WORK REQUIRED: Restate the data word for word and leave the images out.

Page images and extracted text:
________

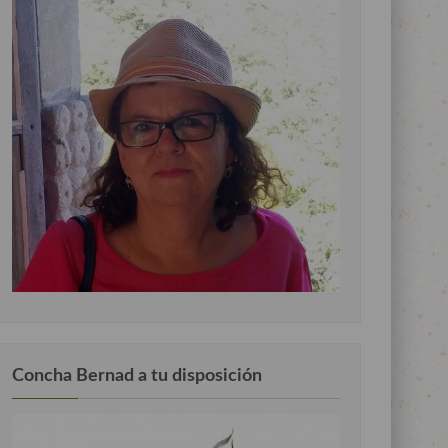
Concha Bernad a tu disposición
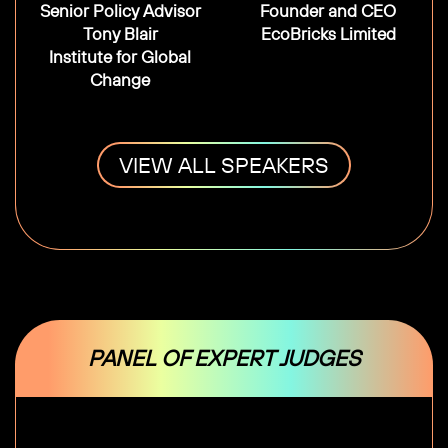
Senior Policy Advisor
Founder and CEO
Tony Blair
EcoBricks Limited
Institute for Global
Change
VIEW ALL SPEAKERS
PANEL OF EXPERT JUDGES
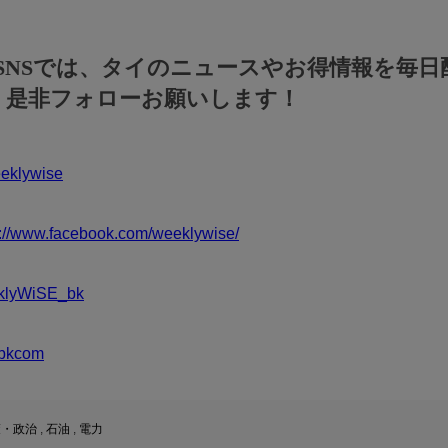
のSNSでは、タイのニュースやお得情報を毎日
！是非フォローお願いします！
klywise
s://www.facebook.com/weeklywise/
klyWiSE_bk
bkcom
策・政治
,
石油
,
電力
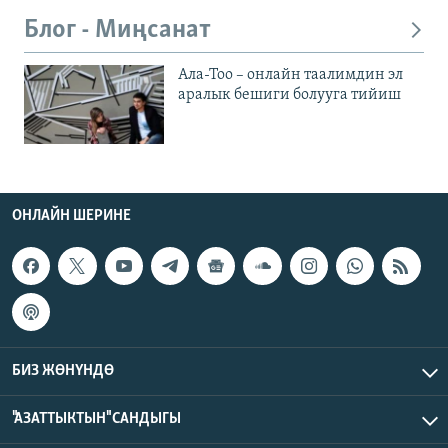
Блог - Миңсанат
Ала-Тоо – онлайн таалимдин эл
аралык бешиги болууга тийиш
ОНЛАЙН ШЕРИНЕ
БИЗ ЖӨНҮНДӨ
"АЗАТТЫКТЫН" САНДЫГЫ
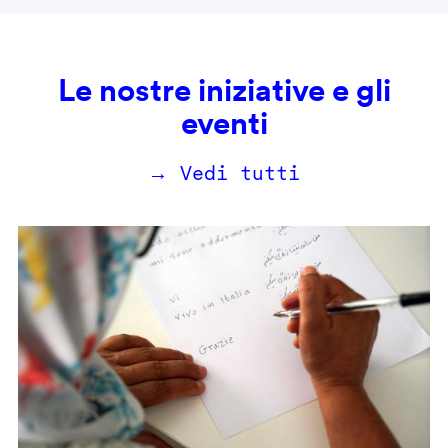
Le nostre iniziative e gli
eventi
→ Vedi tutti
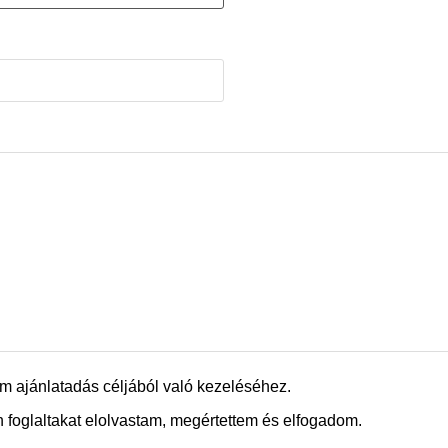
m ajánlatadás céljából való kezeléséhez.
 foglaltakat elolvastam, megértettem és elfogadom.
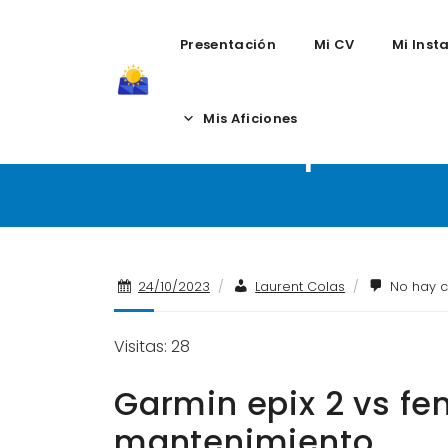
Presentación
Mi CV
Mi Inst
Skip
to
Mis Aficiones
Garmin epix 2 v
content
24/10/2023
/
Laurent Colas
/
No hay c
Visitas: 28
Garmin epix 2 vs fen
mantenimiento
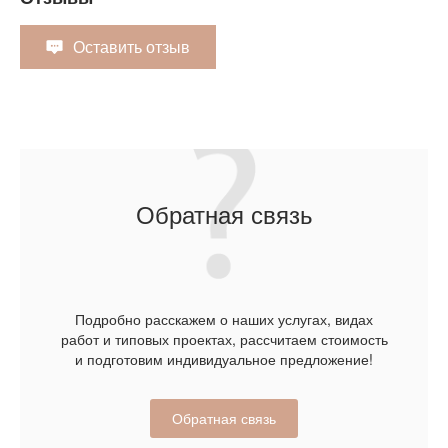
Оставить отзыв
Обратная связь
Подробно расскажем о наших услугах, видах
работ и типовых проектах, рассчитаем стоимость
и подготовим индивидуальное предложение!
Обратная связь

________

EXERCISE RESPONSE:
Concha Bernad a tu disposición
Senior Policy Advisor
Founder and CEO
Tony Blair
EcoBricks Limited
Institute for Global
Change
VIEW ALL SPEAKERS
PANEL OF EXPERT JUDGES
のSNSでは、タイのニュースやお得情報を毎日
！是非フォローお願いします！
klywise
s://www.facebook.com/weeklywise/
klyWiSE_bk
bkcom
策・政治
,
石油
,
電力
Блог - Миңсанат
Ала-Тоо – онлайн таалимдин эл
аралык бешиги болууга тийиш
ОНЛАЙН ШЕРИНЕ
БИЗ ЖӨНҮНДӨ
"АЗАТТЫКТЫН" САНДЫГЫ
Le nostre iniziative e gli
eventi
→ Vedi tutti
m ajánlatadás céljából való kezeléséhez.
 foglaltakat elolvastam, megértettem és elfogadom.
Presentación
Mi CV
Mi Inst
Skip
to
Mis Aficiones
Garmin epix 2 v
content
24/10/2023
/
Laurent Colas
/
No hay c
Visitas: 28
Garmin epix 2 vs fen
mantenimiento
Оставить отзыв
Обратная связь
Подробно расскажем о наших услугах, видах
работ и типовых проектах, рассчитаем стоимость
и подготовим индивидуальное предложение!
Обратная связь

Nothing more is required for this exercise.